A Time for Awareness

4950_juicedrop_l_rgb_2After the 2016 presidential election, there is a heightened chance that people will feel emboldened to attack LGBT and other minority communities verbally and possibly physically. We must not become paranoid, but should have a heightened awareness about our personal safety and the safety of the community.

Here are a few things we ask of you:
1. Enter these 2 numbers in your phone’s address book and then set them to “Favorites”: 911 for “crime in progress” and 415-553-0123 for non-emergencies. [NOTE: Add 911 because it will be much faster to hit the entry than trying to dial 911 manually.]
2. Report every crime, using 911 for any crime in progress (suspects still in area) and non-emergency (suspects unknown or left the scene). The police need accurate data to manage resources.
3. Get the license number on vehicles and accurate descriptions of suspects.
4. Press charges or be willing testify as a witness if a suspect is detained.
5. Put a safety whistle on your key chain and carry it with you at all times [they are also essential for earthquake safety if trapped in rubble].

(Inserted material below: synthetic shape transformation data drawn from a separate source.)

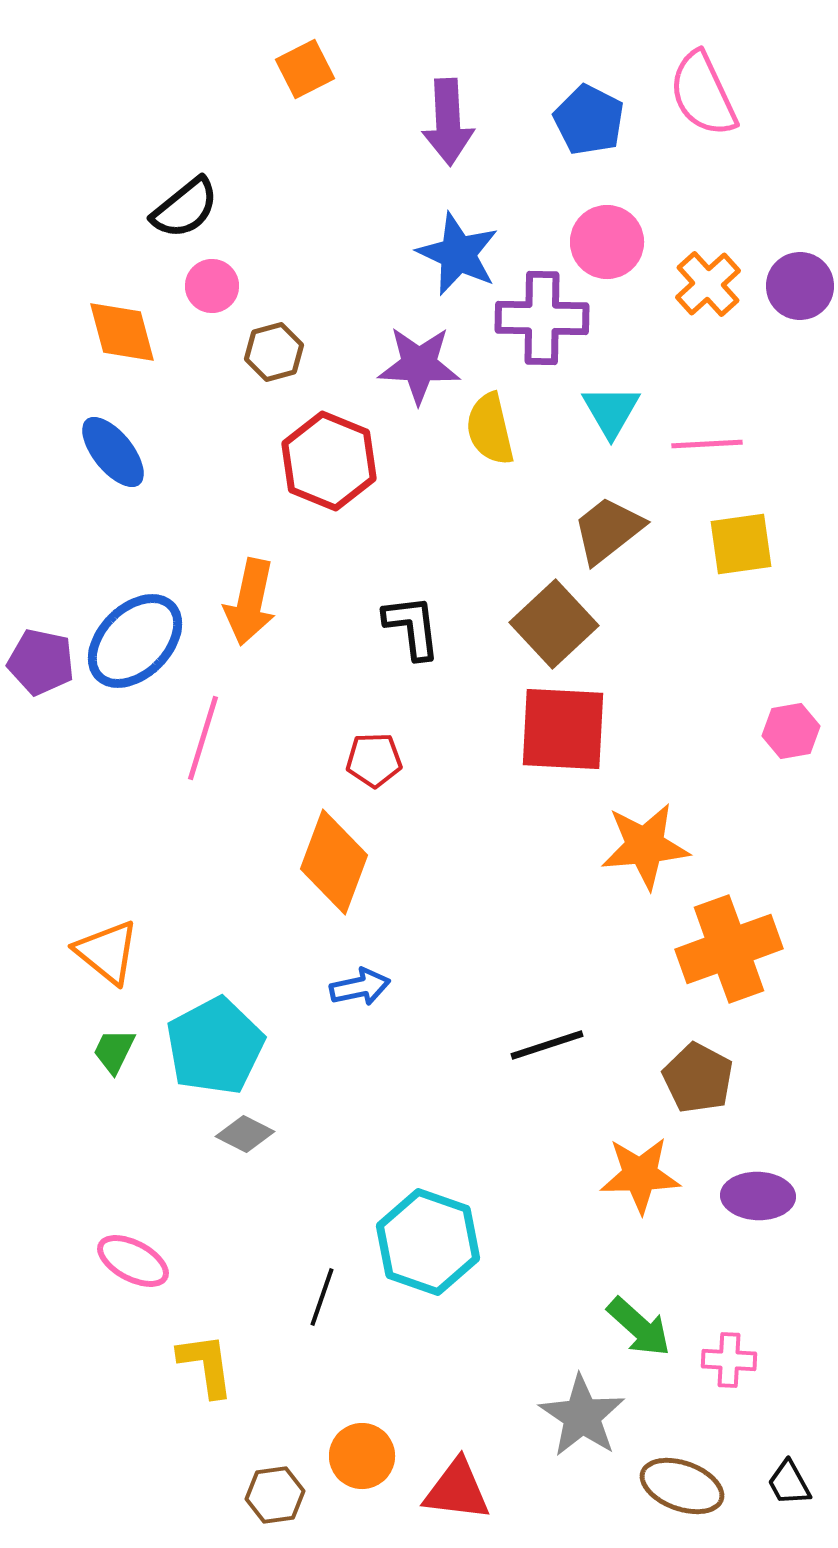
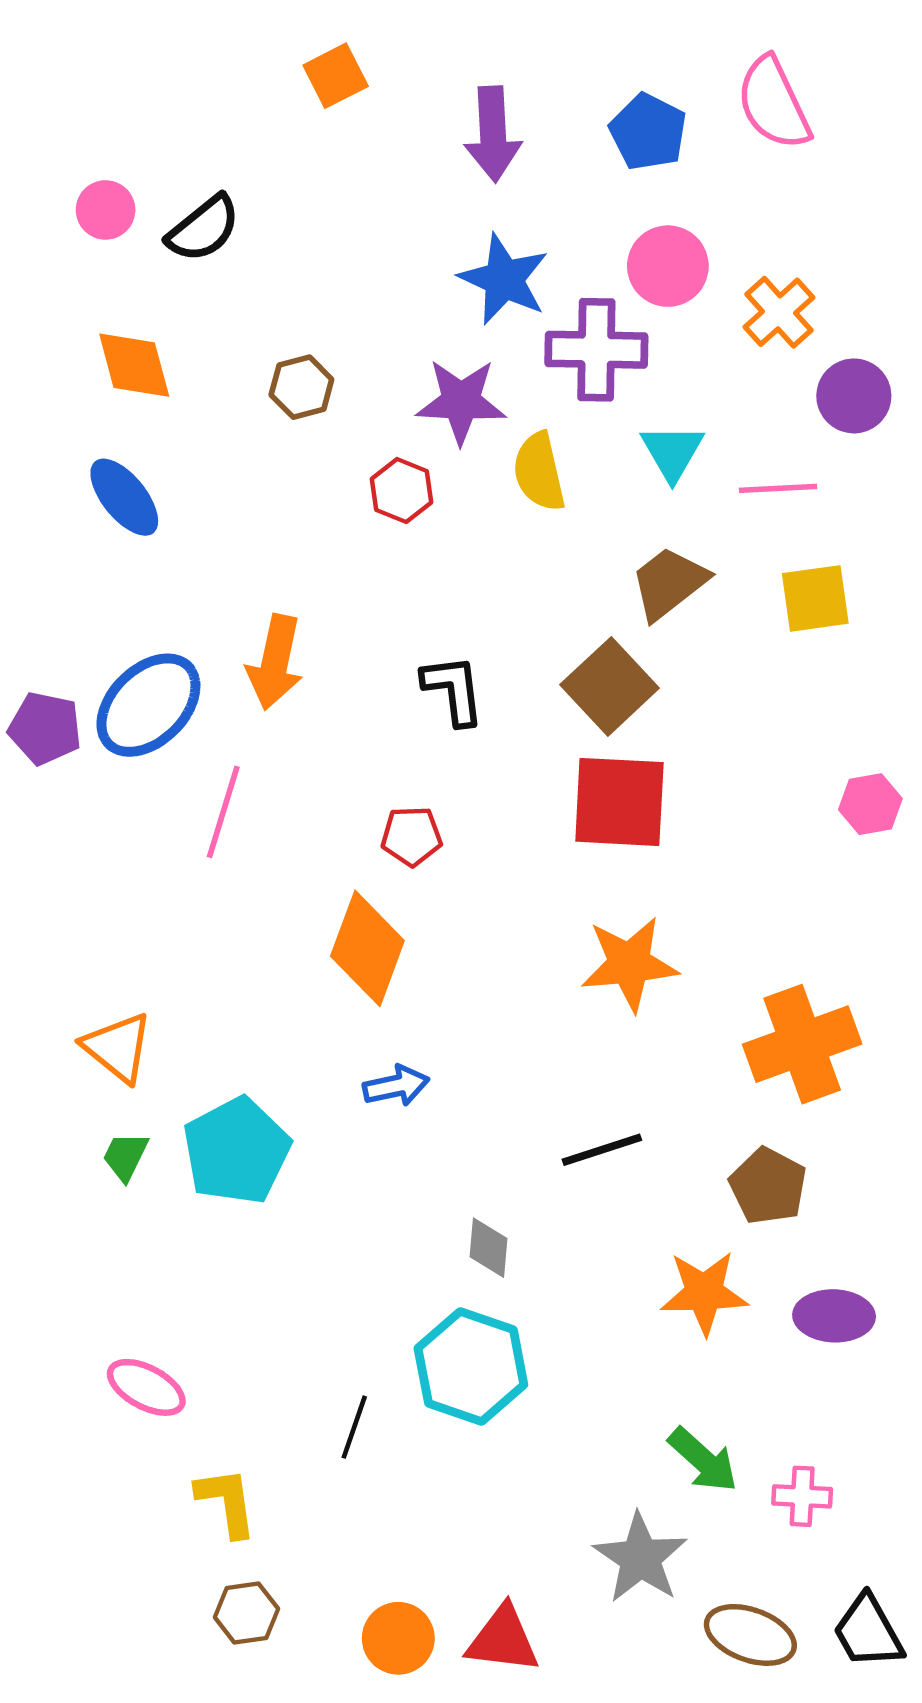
pink circle: (212, 286) -> (106, 210), moved
purple circle: (800, 286) -> (854, 396), moved
red hexagon: (329, 461) -> (402, 491), moved, size x0.6
orange star: (645, 846) -> (629, 964), moved
gray diamond: (245, 1134) -> (489, 1248), moved, turned 68
orange circle: (362, 1456) -> (398, 1638), moved
black trapezoid: (789, 1483) -> (868, 1632), size x1.5
brown hexagon: (275, 1495) -> (246, 1613), moved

6. If you hear someone blowing a whistle, investigate from a safe distance and call 911 if appropriate. [The community had trained itself to do this as a reflex in the 1970’s but has become affected by the “I don’t want to get involved” syndrome in the mean time.]
7. Avoid walking alone at night. Try to travel with friends or stay with the crowd.
8. Find a basic self-defense class or join a martial arts group so you can better defend yourself or others.
9. Join or at least support Castro Community on Patrol (CCOP). You are actually safer when on patrol with a trained, highly visible and well-known group than walking alone. We need a much larger visible presence.
10. Stay informed about threats or attacks via reliable media sources (Hoodline, Bay Area Reporter, Bay Times, network TV, etc.) and avoid the click-bait, conspiracy theory, and 3rd-hand “reports” as many of these are highly embellished or at times made up and tend to frighten more than inform.
11. Form closer bonds with others through your social network, volunteer organizations, communities of faith, etc. so you are part of a larger network who can either help you physically during an attack or emotionally if fear becomes overwhelming.
12. Take care of yourself, take care of your friends, and take care of your community.